*** DATA SHOWN Section Begins ***

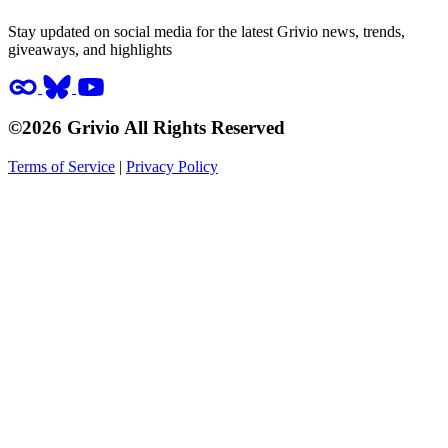
Stay updated on social media for the latest Grivio news, trends,
giveaways, and highlights
©2026 Grivio All Rights Reserved
Terms of Service
|
Privacy Policy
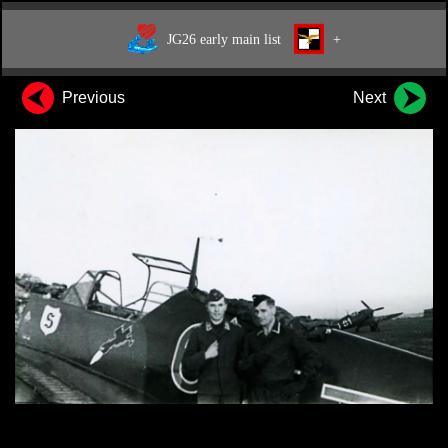
JG26 early main list
+
Previous
Next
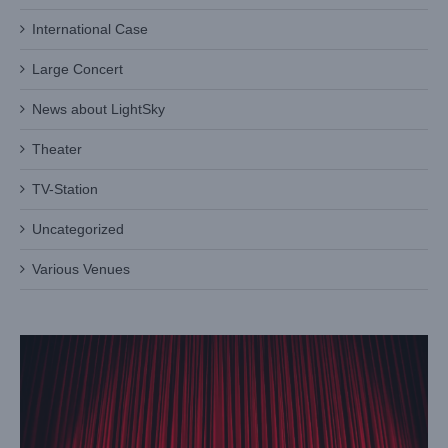
International Case
Large Concert
News about LightSky
Theater
TV-Station
Light Sky’s PL1915: A New Arrival of Par Stage Lights
Uncategorized
Blog
Various Venues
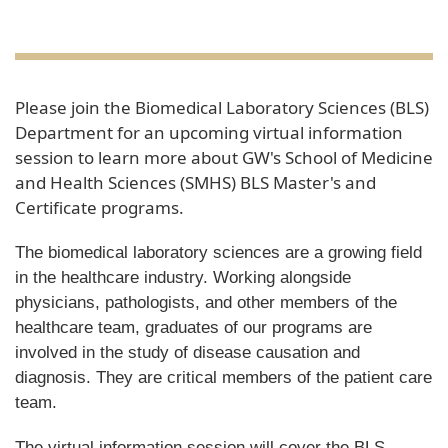
Please join the Biomedical Laboratory Sciences (BLS)
Department for an upcoming virtual information
session to learn more about GW's School of Medicine
and Health Sciences (SMHS) BLS Master's and
Certificate programs.
The biomedical laboratory sciences are a growing field
in the healthcare industry. Working alongside
physicians, pathologists, and other members of the
healthcare team, graduates of our programs are
involved in the study of disease causation and
diagnosis. They are critical members of the patient care
team.
The virtual information session will cover the BLS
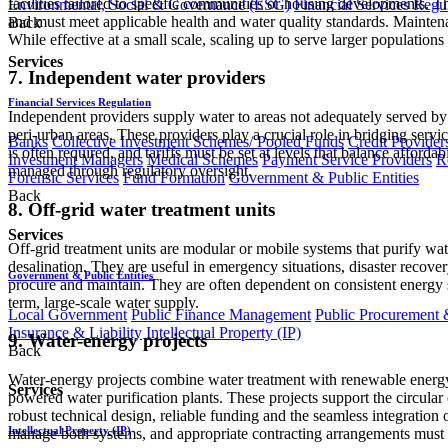
facilities tailored to specific communities or housing developments. T
Environmental, Social & Governance (ESG)
Financial Services Regu
and must meet applicable health and water quality standards. Maintena
Back
While effective at a small scale, scaling up to serve larger population
Services
7. Independent water providers
Financial Services Regulation
Independent providers supply water to areas not adequately served by 
peri-urban areas. These providers play a crucial role in bridging servi
Banks
Collective Investment Schemes/ Pooled Funds
Credit Provider
is often required, and tariffs must be set at levels that balance afford
Investment Managers
Medical Schemes
Payment Service Providers
R
managed through regulatory oversight.
Forensic Services
Fund Formation
Government & Public Entities
Back
8. Off-grid water treatment units
Services
Off-grid treatment units are modular or mobile systems that purify wat
desalination. They are useful in emergency situations, disaster recovery
Government & Public Entities
procure and maintain. They are often dependent on consistent energy su
term, large-scale water supply.
Local Government
Public Finance Management
Public Procurement &
Insurance & Liability
Intellectual Property (IP)
9. Water-energy projects
Back
Water-energy projects combine water treatment with renewable energy 
Services
powered water purification plants. These projects support the circu
robust technical design, reliable funding and the seamless integratio
Intellectual Property (IP)
manage both systems, and appropriate contracting arrangements must b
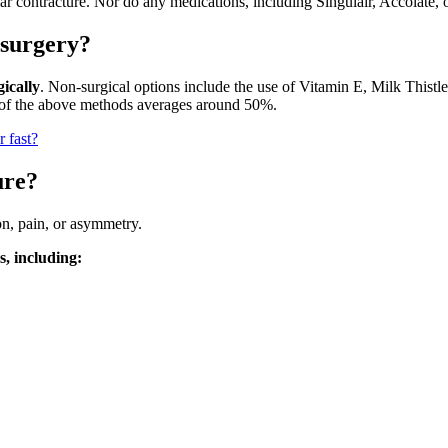
lar contracture. Nor do any medications, including Singulair, Accolate,
 surgery?
ically
. Non-surgical options include the use of Vitamin E, Milk Thistl
l of the above methods averages around 50%.
 fast?
ure?
on, pain, or asymmetry.
, including:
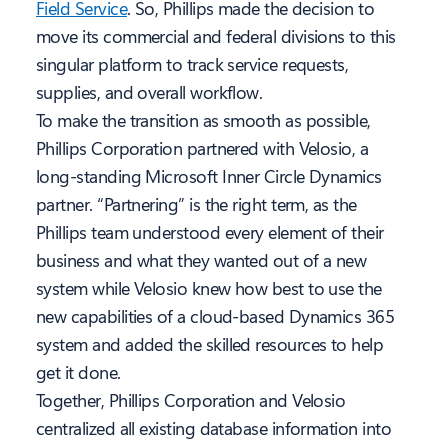
Field Service
. So, Phillips made the decision to
move its commercial and federal divisions to this
singular platform to track service requests,
supplies, and overall workflow.
To make the transition as smooth as possible,
Phillips Corporation partnered with Velosio, a
long-standing Microsoft Inner Circle Dynamics
partner. “Partnering” is the right term, as the
Phillips team understood every element of their
business and what they wanted out of a new
system while Velosio knew how best to use the
new capabilities of a cloud-based Dynamics 365
system and added the skilled resources to help
get it done.
Together, Phillips Corporation and Velosio
centralized all existing database information into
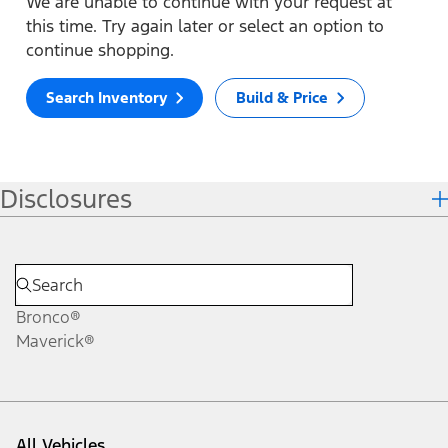
We are unable to continue with your request at
this time. Try again later or select an option to
continue shopping.
Search Inventory
Build & Price
Disclosures
Bronco®
Maverick®
All Vehicles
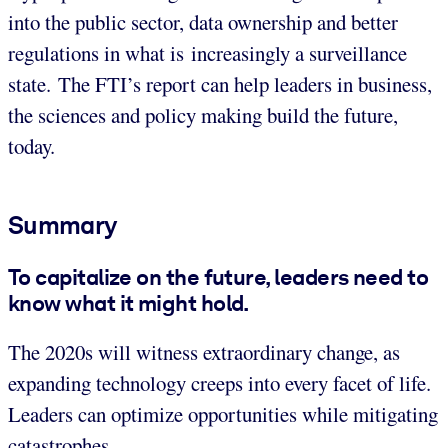
into the public sector, data ownership and better
regulations in what is increasingly a surveillance
state. The FTI’s report can help leaders in business,
the sciences and policy making build the future,
today.
Summary
To capitalize on the future, leaders need to
know what it might hold.
The 2020s will witness extraordinary change, as
expanding technology creeps into every facet of life.
Leaders can optimize opportunities while mitigating
catastrophes.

*** DATA SHOWN Section Ends ***

[ASSIGNMENT]:
The answer is the run of lines that starts at the one containing "The 2020s will" and ends at the last line of the material, reproduced exactly.

[EXERCISE SOLUTION]:
The 2020s will witness extraordinary change, as
expanding technology creeps into every facet of life.
Leaders can optimize opportunities while mitigating
catastrophes.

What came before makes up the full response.